The Washington, D.C. based organization sent employees a memo informing them that a desktop computer within the IMF had been compromised and “suspicious file transfers” detected, according to Bloomberg, which cites copies of the memos obtained by the news organization. Employees were reportedly warned, in a June 1 e-mail, to be on the lookout for suspicious e-mails and video links.
The 187 member organization, which was established after World War II to help promote economic development and fair trade globally, has been rocked in recent weeks by the sudden resignation of its president, Dominique Strauss-Kahn following his arrest for an alleged sexual assault in a New York City hotel on May 14. The hacking attack is reported to have occurred before Strauss-Kahn’s arrest.

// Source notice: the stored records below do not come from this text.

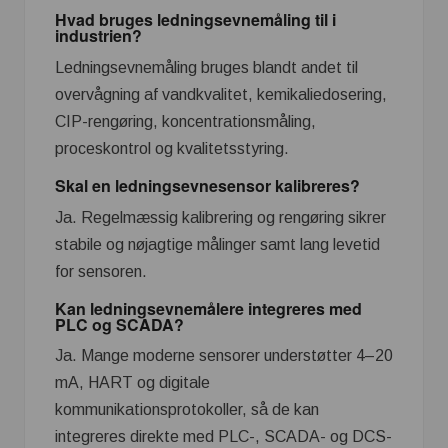
Hvad bruges ledningsevnemåling til i
industrien?
Ledningsevnemåling bruges blandt andet til
overvågning af vandkvalitet, kemikaliedosering,
CIP-rengøring, koncentrationsmåling,
proceskontrol og kvalitetsstyring.
Skal en ledningsevnesensor kalibreres?
Ja. Regelmæssig kalibrering og rengøring sikrer
stabile og nøjagtige målinger samt lang levetid
for sensoren.
Kan ledningsevnemålere integreres med
PLC og SCADA?
Ja. Mange moderne sensorer understøtter 4–20
mA, HART og digitale
kommunikationsprotokoller, så de kan
integreres direkte med PLC-, SCADA- og DCS-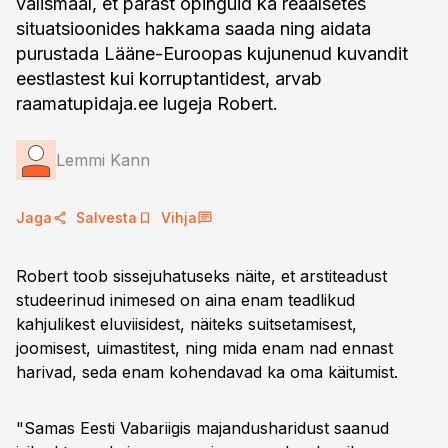
välismaal, et pärast õpinguid ka reaalsetes
situatsioonides hakkama saada ning aidata
purustada Lääne-Euroopas kujunenud kuvandit
eestlastest kui korruptantidest, arvab
raamatupidaja.ee lugeja Robert.
Lemmi Kann
Jaga
Salvesta
Vihja
Robert toob sissejuhatuseks näite, et arstiteadust
studeerinud inimesed on aina enam teadlikud
kahjulikest eluviisidest, näiteks suitsetamisest,
joomisest, uimastitest, ning mida enam nad ennast
harivad, seda enam kohendavad ka oma käitumist.
"Samas Eesti Vabariigis majandusharidust saanud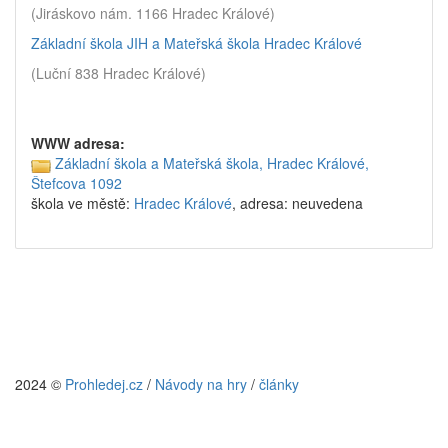
(Jiráskovo nám. 1166 Hradec Králové)
Základní škola JIH a Mateřská škola Hradec Králové
(Luční 838 Hradec Králové)
WWW adresa:
Základní škola a Mateřská škola, Hradec Králové,
Štefcova 1092
škola ve městě:
Hradec Králové
, adresa: neuvedena
2024 ©
Prohledej.cz
/
Návody na hry
/
články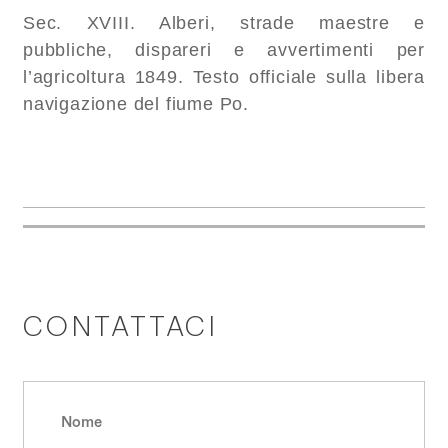
Sec. XVIII. Alberi, strade maestre e
pubbliche, dispareri e avvertimenti per
l’agricoltura 1849. Testo officiale sulla libera
navigazione del fiume Po.
CONTATTACI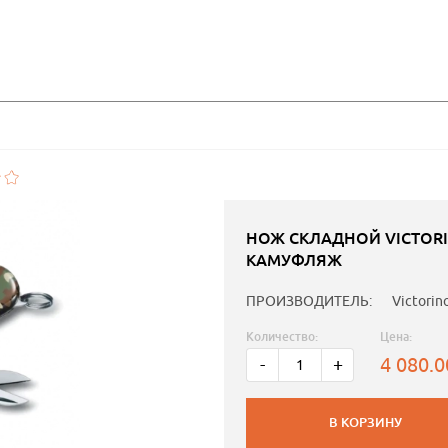
НОЖ СКЛАДНОЙ VICTORI
КАМУФЛЯЖ
ПРОИЗВОДИТЕЛЬ:
Victorin
Количество:
Цена:
4 080.
-
+
В КОРЗИНУ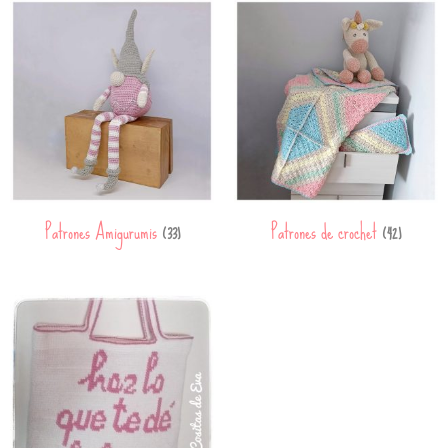
Patrones Amigurumis
Patrones de crochet
(33)
(42)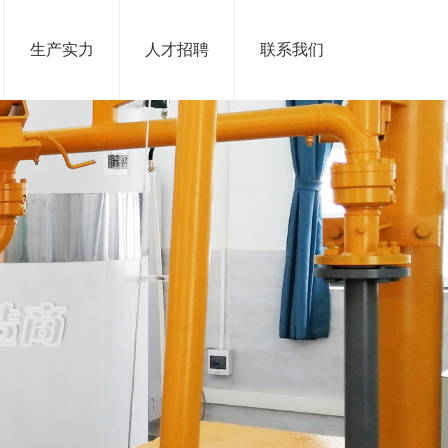
生产实力
人才招聘
联系我们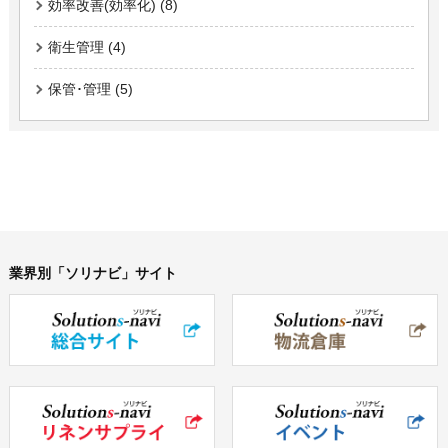
効率改善(効率化) (8)
衛生管理 (4)
保管･管理 (5)
業界別「ソリナビ」サイト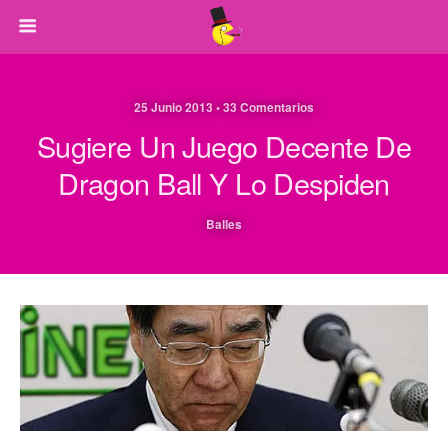
25 Junio 2013 • 33 Comentarios
Sugiere Un Juego Decente De
Dragon Ball Y Lo Despiden
Balles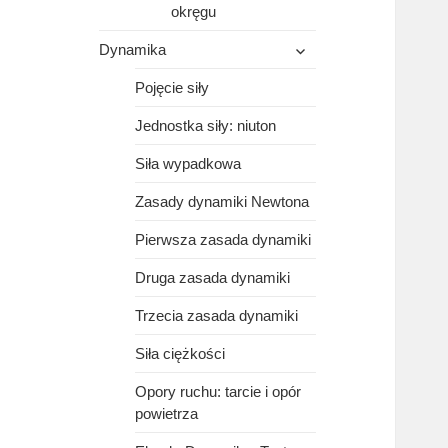
okręgu
rozwiń
Dynamika
menu
potomne
Pojęcie siły
Jednostka siły: niuton
Siła wypadkowa
Zasady dynamiki Newtona
Pierwsza zasada dynamiki
Druga zasada dynamiki
Trzecia zasada dynamiki
Siła ciężkości
Opory ruchu: tarcie i opór
powietrza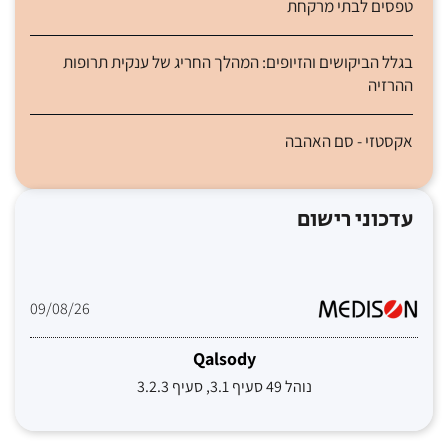
טפסים לבתי מרקחת
בגלל הביקושים והזיופים: המהלך החריג של ענקית תרופות
ההרזיה
אקסטזי - סם האהבה
עדכוני רישום
09/08/26
Qalsody
נוהל 49 סעיף 3.1, סעיף 3.2.3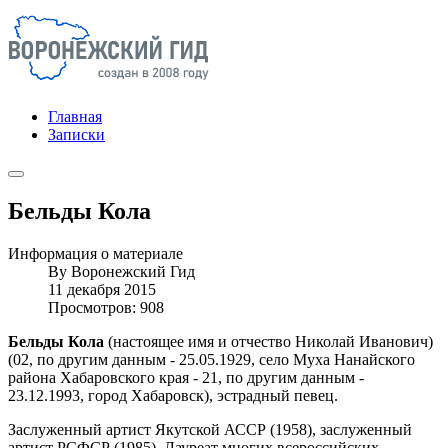
Главная
Записки
Бельды Кола
Информация о материале
By
Воронежский Гид
11 декабря 2015
Просмотров: 908
Бельды Кола
(настоящее имя и отчество Николай Иванович)
(02, по другим данным - 25.05.1929, село Муха Нанайского
района Хабаровского края - 21, по другим данным -
23.12.1993, город Хабаровск), эстрадный певец.
Заслуженный артист Якутской АССР (1958), заслуженный
артист РСФСР (1985). Лауреат многих всероссийских,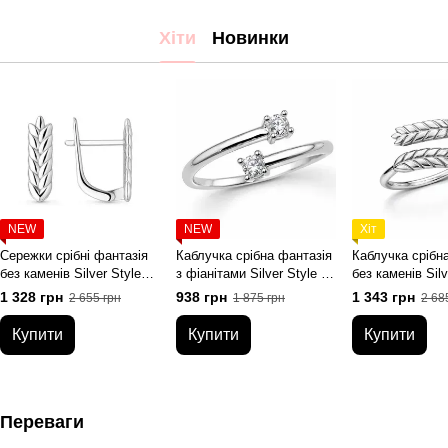
Хіти
Новинки
NEW
NEW
Хіт
Сережки срібні фантазія
Каблучка срібна фантазія
Каблучка срібн
без каменів Silver Style
з фіанітами Silver Style 17
без каменів Silv
(23890.00
р. (11671.30
17.5 р. (11600.0
1 328 грн
938 грн
1 343 грн
2 655 грн
1 875 грн
2 68
sku:2300103756254)
sku:2300103899234)
sku:2300103840
Купити
Купити
Купити
Переваги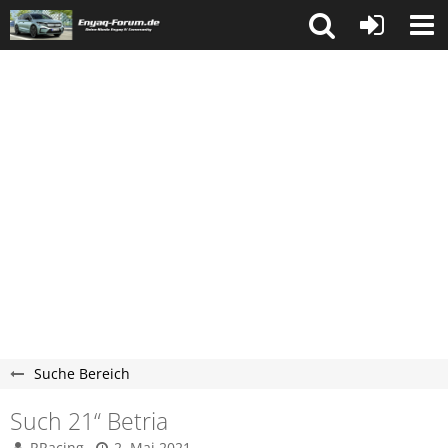
Suche Bereich
Such 21“ Betria
RRacing
2. Mai 2021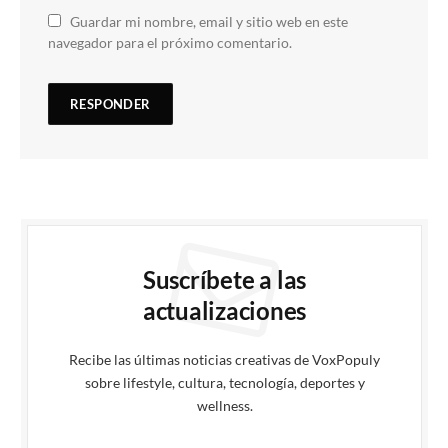
Guardar mi nombre, email y sitio web en este
navegador para el próximo comentario.
Suscríbete a las
actualizaciones
Recibe las últimas noticias creativas de VoxPopuly
sobre lifestyle, cultura, tecnología, deportes y
wellness.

The organization is also a user of RSA’s SecurID tokens and informed employees on June 8 that it would be replacing their tokens following the security breach at RSA. There is no indication that the hack of the IMF computers was linked to the breach at RSA.
Recent weeks have brought a slew of reports of attacks against high profile Western corporations, government and quasi governmental organizations. They include a breach at Citibank that netted credit card information on 200,000 customers, as well as attacks on L3 Communications and Lockheed Martin. The latter attack is believed to have resulted from the theft of information used to program SecurID tokens, RSA said.